▶ THE DATA:
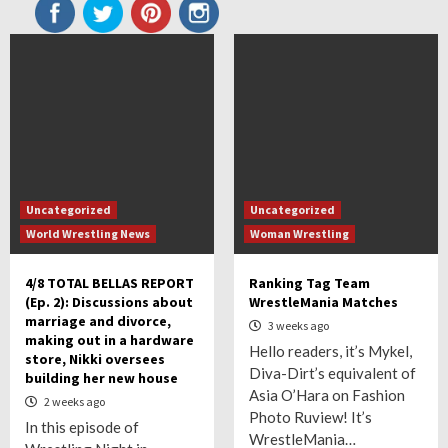
Uncategorized
Uncategorized
World Wrestling News
Woman Wrestling
4/8 TOTAL BELLAS REPORT
Ranking Tag Team
(Ep. 2): Discussions about
WrestleMania Matches
marriage and divorce,
3 weeks ago
making out in a hardware
Hello readers, it’s Mykel,
store, Nikki oversees
Diva-Dirt’s equivalent of
building her new house
Asia O’Hara on Fashion
2 weeks ago
Photo Ruview! It’s
In this episode of
WrestleMania…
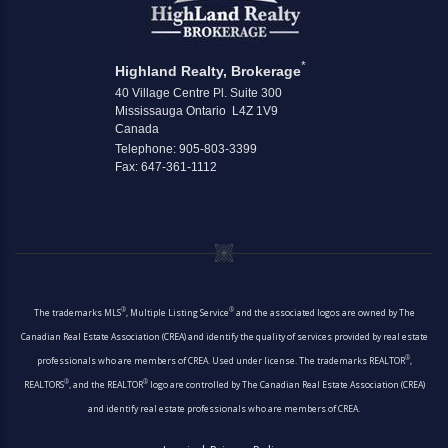
*
Highland Realty, Brokerage
40 Village Centre Pl. Suite 300
Mississauga Ontario L4Z 1V9
Canada
Telephone: 905-803-3399
Fax: 647-361-1112
®
®
The trademarks MLS
, Multiple Listing Service
and the associated logos are owned by The
Canadian Real Estate Association (CREA) and identify the quality of services provided by real estate
®
professionals who are members of CREA. Used under license. The trademarks REALTOR
,
®
®
REALTORS
, and the REALTOR
logo are controlled by The Canadian Real Estate Association (CREA)
and identify real estate professionals who are members of CREA.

▶ YOUR OBJECTIVE: Once the pictures are set aside, reproduce the records in full and exactly.

▶ SOLUTION TO THE PROBLEM:
Uncategorized
Uncategorized
World Wrestling News
Woman Wrestling
4/8 TOTAL BELLAS REPORT
Ranking Tag Team
(Ep. 2): Discussions about
WrestleMania Matches
marriage and divorce,
3 weeks ago
making out in a hardware
Hello readers, it’s Mykel,
store, Nikki oversees
Diva-Dirt’s equivalent of
building her new house
Asia O’Hara on Fashion
2 weeks ago
Photo Ruview! It’s
In this episode of
WrestleMania…
*
Highland Realty, Brokerage
40 Village Centre Pl. Suite 300
Mississauga Ontario L4Z 1V9
Canada
Telephone: 905-803-3399
Fax: 647-361-1112
®
®
The trademarks MLS
, Multiple Listing Service
and the associated logos are owned by The
Canadian Real Estate Association (CREA) and identify the quality of services provided by real estate
®
professionals who are members of CREA. Used under license. The trademarks REALTOR
,
®
®
REALTORS
, and the REALTOR
logo are controlled by The Canadian Real Estate Association (CREA)
and identify real estate professionals who are members of CREA.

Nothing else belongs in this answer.